# Lekarze > Forum psychiatryczne > Forum psychologiczne >  Jak odzyskać chłopaka?

## weronika

Ja byłam z chłopakiem 3 lata, no i się rozstalismy, w sumie to bardziej była moja inicjatywa. Dodam, że to był mój pierwszy chłopak i miałam po 3 latach wątpliwości czy to rzeczywiście jest ten jedyny  :Frown:   Przez jakiś czas byliśmy sami, ale on pierwszy sobie kogoś znalazł. Nie ukrywam, że jak się dowiedziałam o tym to mnie zabolało i chciałam do niego wrócić. Niby jest teraz wszystko OK, ale wciąż czasem o nim myślę. 
Kiedyś widzieliśmy się w sklepie i chciał się umówić na kawe, powiedział że do mnie zadzwoni.
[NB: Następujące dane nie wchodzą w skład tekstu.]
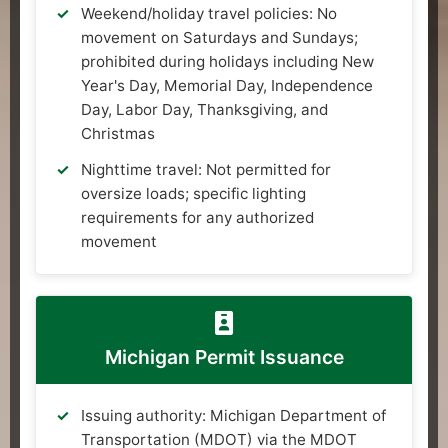
Weekend/holiday travel policies: No
movement on Saturdays and Sundays;
prohibited during holidays including New
Year's Day, Memorial Day, Independence
Day, Labor Day, Thanksgiving, and
Christmas
Nighttime travel: Not permitted for
oversize loads; specific lighting
requirements for any authorized
movement
Michigan Permit Issuance
Issuing authority: Michigan Department of
Transportation (MDOT) via the MDOT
Ale nie dzwonił, a ja juz straciłam nadzieje że jeszcze kiedyś wrócimy do siebie.  W końcu znalazłam sobie chłopaka, a on jak się o tym dowiedział zaczął do mnie dzwonić i nalega na spotkania. Czy on wciąż do mnie coś czuje? Czy jest jeszcze jakaś szansa dla nas, bo nie ukrywam, że miałam myśli o rozstaniu się z teraźniejszym chłopakiem i o powrocie do byłego. Ja go chyba nie przestałam kochać  :Frown:

----------


## Kamil

Powinnaś z nim szczerze porozmawiać. Być może jego miłość do Ciebie nigdy nie wygasła.
Teraz wiedząc, że masz innego nie może tego ścierpieć, a jego poszukiwania ukojenia w ramionach innej być może okazały się pomyłką.

----------